Take caution; catastrophes of national scale are often perfect breeding grounds for dishonest people looking to take advantage of the situation. Be sure to properly vet any organization you contribute to but take extra caution after a hurricane.
Shop local, from afar
Beyond the physical rebuilding process after a hurricane, the economics are also disrupted and need to be restored. Immediately following a storm, many businesses are without the power and means to operate with the systems they are accustomed to. However, when infrastructures are back in place, businesses will rely on customers to revitalize their enterprise. With internet stores, you can support local businesses no matter where you are. Consider ordering cookies for your next event from the artisan bakery in the community where the last storm hit. Need a new dress for an event? Check out the online stores for the local boutiques. It might take extra work to find the right fit, but you can make a difference with how and where you spend your money.

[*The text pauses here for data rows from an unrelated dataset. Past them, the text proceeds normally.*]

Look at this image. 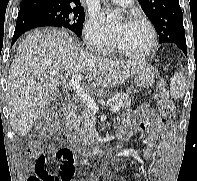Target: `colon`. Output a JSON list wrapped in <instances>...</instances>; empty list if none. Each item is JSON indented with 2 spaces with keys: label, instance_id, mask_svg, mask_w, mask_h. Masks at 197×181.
I'll use <instances>...</instances> for the list:
<instances>
[{
  "label": "colon",
  "instance_id": "5ec220e1",
  "mask_svg": "<svg viewBox=\"0 0 197 181\" xmlns=\"http://www.w3.org/2000/svg\"><path fill=\"white\" fill-rule=\"evenodd\" d=\"M157 104L163 117L167 119L174 117V104L164 85L160 86L157 91ZM56 130L57 123L50 115H45L37 128L38 134L42 136L50 135ZM29 156L34 165V172L28 181H70L74 174V154L70 149H60L56 153V158L59 161V171L57 174H53L45 168V156L40 151H31Z\"/></svg>",
  "mask_w": 197,
  "mask_h": 181
}]
</instances>
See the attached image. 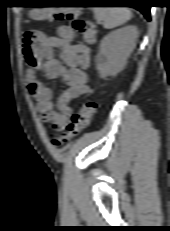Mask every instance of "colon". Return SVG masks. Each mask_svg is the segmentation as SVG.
<instances>
[{"instance_id": "colon-1", "label": "colon", "mask_w": 170, "mask_h": 231, "mask_svg": "<svg viewBox=\"0 0 170 231\" xmlns=\"http://www.w3.org/2000/svg\"><path fill=\"white\" fill-rule=\"evenodd\" d=\"M81 14V9L76 7L58 10L34 9L30 12L31 18L37 21H70L81 38L85 42L91 44L97 37L98 29L95 24L88 23L81 19ZM96 108V102L92 100L83 104L72 116L71 122L67 125L66 132L62 133L60 136H51L52 144L55 146L64 144L87 128L92 121Z\"/></svg>"}]
</instances>
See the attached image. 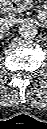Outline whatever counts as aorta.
<instances>
[{
	"instance_id": "1",
	"label": "aorta",
	"mask_w": 47,
	"mask_h": 129,
	"mask_svg": "<svg viewBox=\"0 0 47 129\" xmlns=\"http://www.w3.org/2000/svg\"><path fill=\"white\" fill-rule=\"evenodd\" d=\"M19 34L21 37L24 39L30 40L33 39L37 36L38 34V27L36 24L32 21H24L20 26H19Z\"/></svg>"
}]
</instances>
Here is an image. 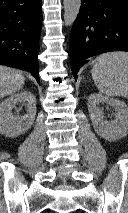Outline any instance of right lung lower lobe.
<instances>
[{"label": "right lung lower lobe", "mask_w": 128, "mask_h": 213, "mask_svg": "<svg viewBox=\"0 0 128 213\" xmlns=\"http://www.w3.org/2000/svg\"><path fill=\"white\" fill-rule=\"evenodd\" d=\"M42 0H0V63L39 79Z\"/></svg>", "instance_id": "right-lung-lower-lobe-1"}]
</instances>
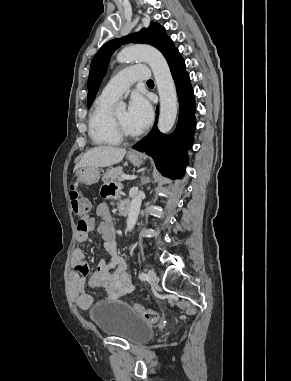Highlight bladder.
Returning a JSON list of instances; mask_svg holds the SVG:
<instances>
[{
	"instance_id": "31cf9c89",
	"label": "bladder",
	"mask_w": 291,
	"mask_h": 381,
	"mask_svg": "<svg viewBox=\"0 0 291 381\" xmlns=\"http://www.w3.org/2000/svg\"><path fill=\"white\" fill-rule=\"evenodd\" d=\"M91 316L103 334L124 339L131 344L145 342L153 335V325L120 300L93 308Z\"/></svg>"
}]
</instances>
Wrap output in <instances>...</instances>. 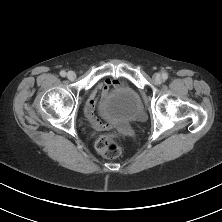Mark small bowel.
I'll list each match as a JSON object with an SVG mask.
<instances>
[{"mask_svg":"<svg viewBox=\"0 0 222 222\" xmlns=\"http://www.w3.org/2000/svg\"><path fill=\"white\" fill-rule=\"evenodd\" d=\"M120 82L112 77H107L103 81H101L91 92L86 105H85V113L86 116L91 123V125L98 131L107 130L109 128V124L103 123L100 121L94 114L95 106L97 99L101 98V105L107 99L110 89L112 87L119 86Z\"/></svg>","mask_w":222,"mask_h":222,"instance_id":"small-bowel-1","label":"small bowel"}]
</instances>
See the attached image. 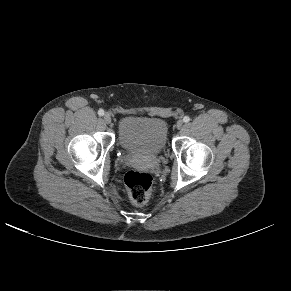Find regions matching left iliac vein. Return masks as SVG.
I'll return each instance as SVG.
<instances>
[{
    "label": "left iliac vein",
    "mask_w": 291,
    "mask_h": 291,
    "mask_svg": "<svg viewBox=\"0 0 291 291\" xmlns=\"http://www.w3.org/2000/svg\"><path fill=\"white\" fill-rule=\"evenodd\" d=\"M183 126V121L182 120H179L177 123H176V128L177 129H181Z\"/></svg>",
    "instance_id": "1"
}]
</instances>
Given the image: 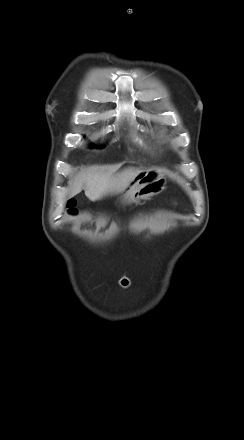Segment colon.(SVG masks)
<instances>
[{"label": "colon", "mask_w": 244, "mask_h": 440, "mask_svg": "<svg viewBox=\"0 0 244 440\" xmlns=\"http://www.w3.org/2000/svg\"><path fill=\"white\" fill-rule=\"evenodd\" d=\"M68 211H69V213L72 214V215L76 214L75 205H74L73 203H70V204H69Z\"/></svg>", "instance_id": "1"}]
</instances>
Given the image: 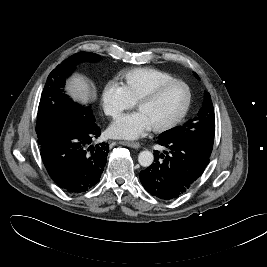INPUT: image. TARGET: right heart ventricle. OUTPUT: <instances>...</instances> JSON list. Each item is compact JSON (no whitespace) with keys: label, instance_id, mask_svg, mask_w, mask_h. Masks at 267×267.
<instances>
[{"label":"right heart ventricle","instance_id":"obj_1","mask_svg":"<svg viewBox=\"0 0 267 267\" xmlns=\"http://www.w3.org/2000/svg\"><path fill=\"white\" fill-rule=\"evenodd\" d=\"M120 78L122 79L124 89L133 102H136L142 95L157 85L174 79L167 72L148 67L124 71L120 74Z\"/></svg>","mask_w":267,"mask_h":267}]
</instances>
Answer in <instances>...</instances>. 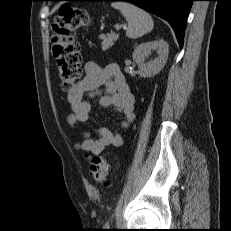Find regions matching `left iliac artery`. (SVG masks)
Segmentation results:
<instances>
[{
  "mask_svg": "<svg viewBox=\"0 0 231 231\" xmlns=\"http://www.w3.org/2000/svg\"><path fill=\"white\" fill-rule=\"evenodd\" d=\"M105 227H106V228H109V223H108V222L105 224Z\"/></svg>",
  "mask_w": 231,
  "mask_h": 231,
  "instance_id": "left-iliac-artery-1",
  "label": "left iliac artery"
}]
</instances>
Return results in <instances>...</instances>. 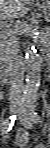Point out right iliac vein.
Returning <instances> with one entry per match:
<instances>
[{"label": "right iliac vein", "instance_id": "obj_1", "mask_svg": "<svg viewBox=\"0 0 50 148\" xmlns=\"http://www.w3.org/2000/svg\"><path fill=\"white\" fill-rule=\"evenodd\" d=\"M17 111V107L12 105L10 108H9V113L10 114H14L15 112Z\"/></svg>", "mask_w": 50, "mask_h": 148}]
</instances>
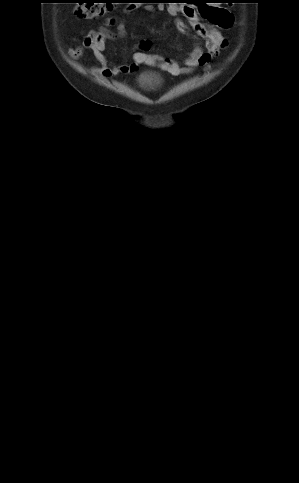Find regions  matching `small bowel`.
<instances>
[{
  "instance_id": "obj_1",
  "label": "small bowel",
  "mask_w": 299,
  "mask_h": 483,
  "mask_svg": "<svg viewBox=\"0 0 299 483\" xmlns=\"http://www.w3.org/2000/svg\"><path fill=\"white\" fill-rule=\"evenodd\" d=\"M135 9L136 6L134 5L127 8L128 11ZM147 9L166 10L170 16L175 18V25L182 33H185L188 28L183 20V17L186 18L195 32L205 40V48L195 46L181 64L176 60L165 58L161 55L149 54L150 41L142 40L139 43V51L133 54V61L131 63L111 65L108 57L104 53L105 41L107 38L124 37L126 35V26L124 23L118 22L115 18H107L105 20V26L90 30L82 39L79 46L69 48V55L72 58L78 59L84 55L85 51L90 50L98 64L96 71L105 78L118 74L132 73L140 65L144 64L157 66L172 75H187L193 73L198 67L208 66L211 60L218 56L220 51L227 45L226 38L220 33L217 27L229 28L232 25L233 16L228 10L213 4H208L203 9L200 7L199 10L192 5L182 4H168L157 7L148 6ZM199 13L204 15L210 21L211 25H205L201 22L198 18ZM108 26H114L116 29L115 32L110 31Z\"/></svg>"
}]
</instances>
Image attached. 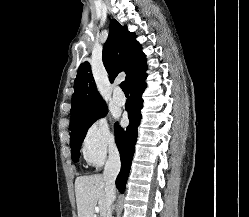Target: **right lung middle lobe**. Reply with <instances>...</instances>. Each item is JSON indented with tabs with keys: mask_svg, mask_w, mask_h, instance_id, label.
Instances as JSON below:
<instances>
[{
	"mask_svg": "<svg viewBox=\"0 0 249 217\" xmlns=\"http://www.w3.org/2000/svg\"><path fill=\"white\" fill-rule=\"evenodd\" d=\"M107 114L106 105H101L94 110L82 115L76 120L70 121V146L71 156L74 162L79 160L80 147L88 128L99 118Z\"/></svg>",
	"mask_w": 249,
	"mask_h": 217,
	"instance_id": "dd1d6c3e",
	"label": "right lung middle lobe"
}]
</instances>
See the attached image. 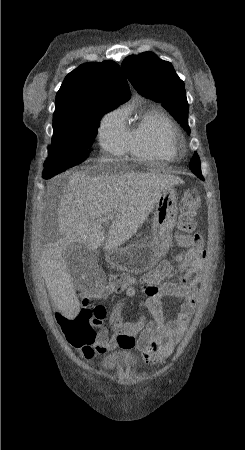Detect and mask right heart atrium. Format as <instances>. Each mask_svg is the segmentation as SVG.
<instances>
[{"mask_svg": "<svg viewBox=\"0 0 245 450\" xmlns=\"http://www.w3.org/2000/svg\"><path fill=\"white\" fill-rule=\"evenodd\" d=\"M98 139L103 149L112 155L127 151V137L124 112L120 109L106 114L99 125Z\"/></svg>", "mask_w": 245, "mask_h": 450, "instance_id": "1", "label": "right heart atrium"}]
</instances>
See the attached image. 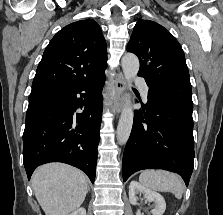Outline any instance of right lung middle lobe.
<instances>
[{"mask_svg":"<svg viewBox=\"0 0 223 215\" xmlns=\"http://www.w3.org/2000/svg\"><path fill=\"white\" fill-rule=\"evenodd\" d=\"M61 96L60 94H39L29 96V106L44 103Z\"/></svg>","mask_w":223,"mask_h":215,"instance_id":"1","label":"right lung middle lobe"}]
</instances>
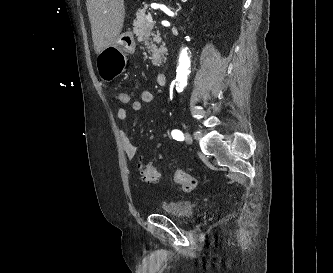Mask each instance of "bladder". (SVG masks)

Sometimes the best way to be helpful after a natural disaster is to stay clear and let the trained, experienced authorities handle the situation on location. If you can, make a financial contribution. It’s one of the simplest ways to support qualified relief organizations. Then, after the dust settles a little, remember the communities involved. They will feel the effects of the storm long after the power is back on. Support their small businesses and source goods or services from shops in the areas where the storm hit.
Steer clear, donate and splurge on something local – the little things really do matter.